# Looking for siamese mice



## Richard1978 (Sep 6, 2015)

Hi I am new to mice breeding and as a novice am looking to learn and obtain my first mice. The type I have chosen I would like to work with is siamese so if anybody has or knows of any siamese mice for sale and would like to help me with my first trio of mice I would be really great full or even to chat and advice regarding siamese mice would be appreciated also. Preferably in the north west manchester area would be good

Thanks for taking the time to read


----------



## SarahC (Oct 3, 2008)

For hobby breeding or show and if for show have you become an NMC member :?:


----------



## Richard1978 (Sep 6, 2015)

To work towards show yes I've filled the form in fir the nmc Sarah Hun I'm just waiting for pay day on Friday to send it off with the fee


----------



## SarahC (Oct 3, 2008)

I'm limping through to pay day as well,Thursday for me.If you don't source any before I can let you have a trio at the Manchester show in November.I'm also going to a rabbit show in November held in Manchester.Have to look up the date though.


----------



## Richard1978 (Sep 6, 2015)

Limping I'm crawling Hun lol I'm so poor can't wa it for Friday then I'll post it off.
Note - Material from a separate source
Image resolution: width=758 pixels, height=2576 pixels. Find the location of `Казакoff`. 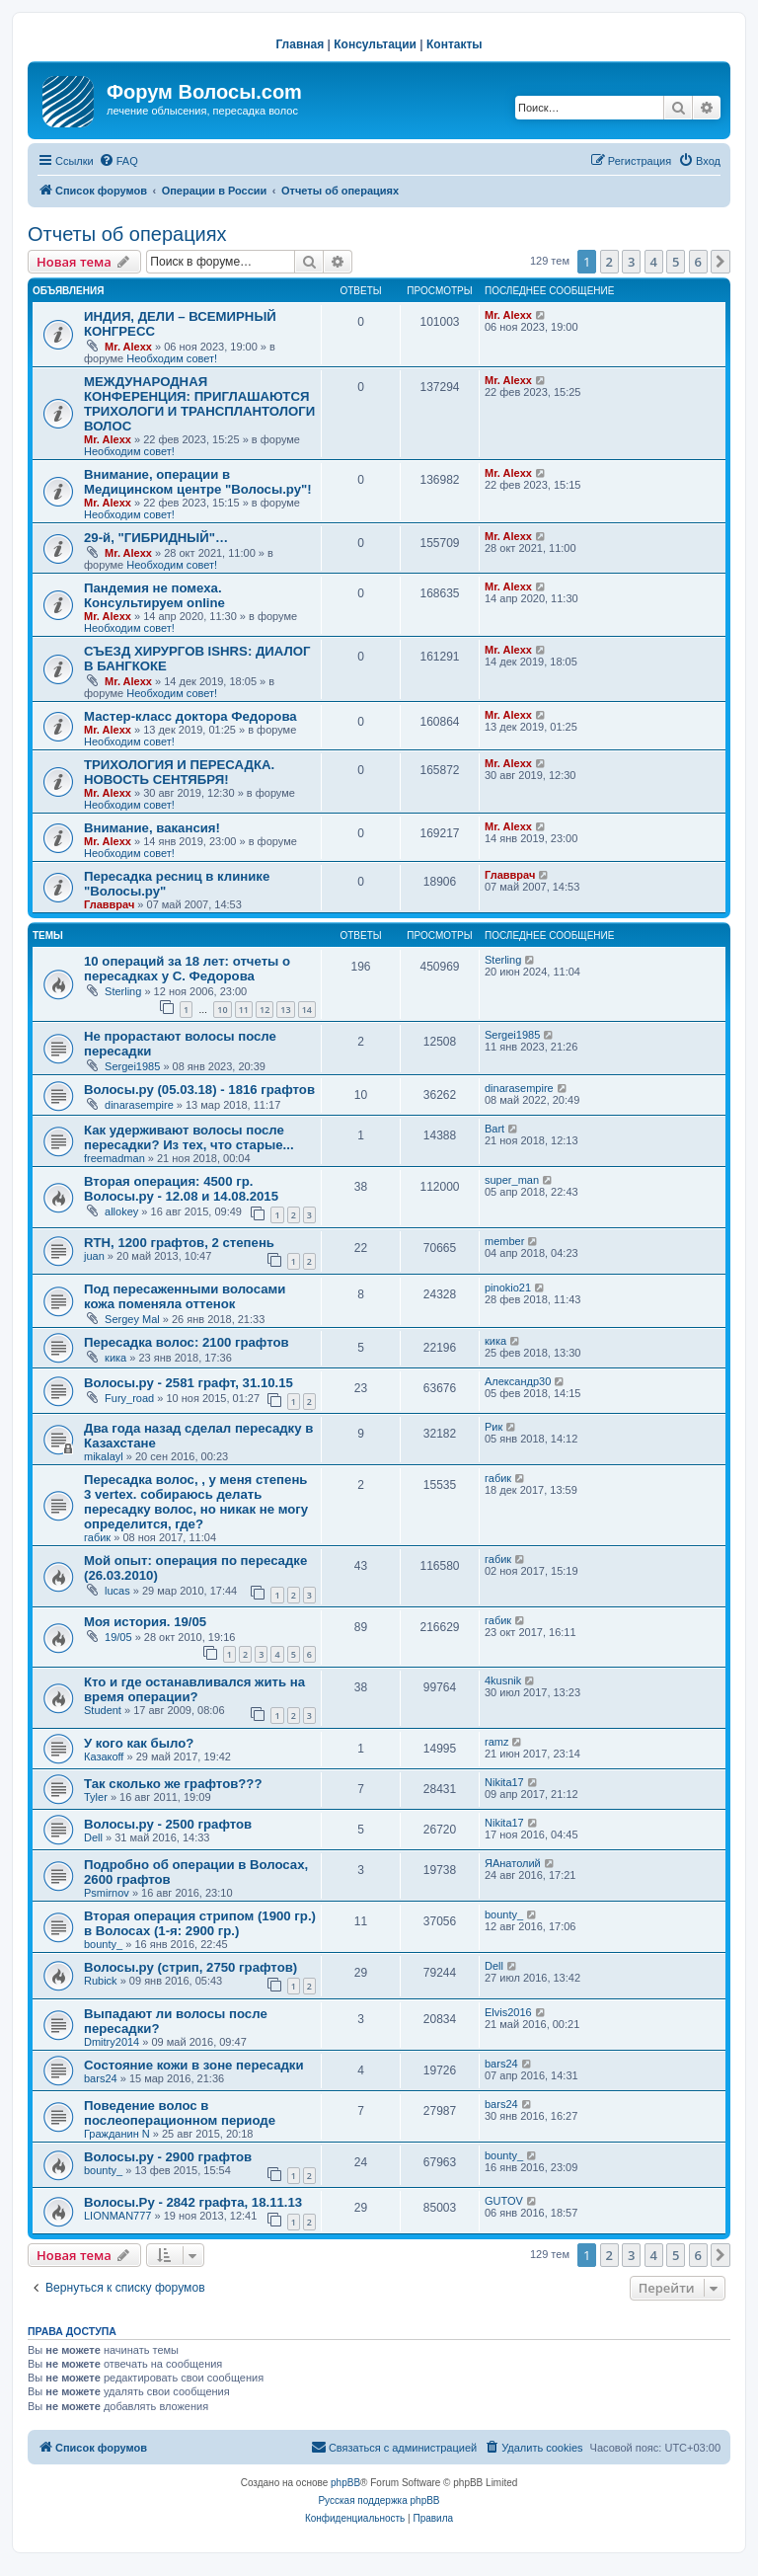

That would be great youth if you could maybe u could send me some pictures of your siamese through to my private email and any information regarding breeding them and lines and what you get would be greatly appreciated  my email is [email protected] as I haven't bred for a long time any information advice on housing breeding lines etc is greatly appreciated

Thanks


----------



## SarahC (Oct 3, 2008)

I'd assume the lines wouldn't mean anything unless you've been in the club previously?I'll introduce you to some people in person who have had a lot of success in the past with siamese.I'll send you pics during the week.


----------



## Richard1978 (Sep 6, 2015)

Ok thanks very much that would be appreciated


----------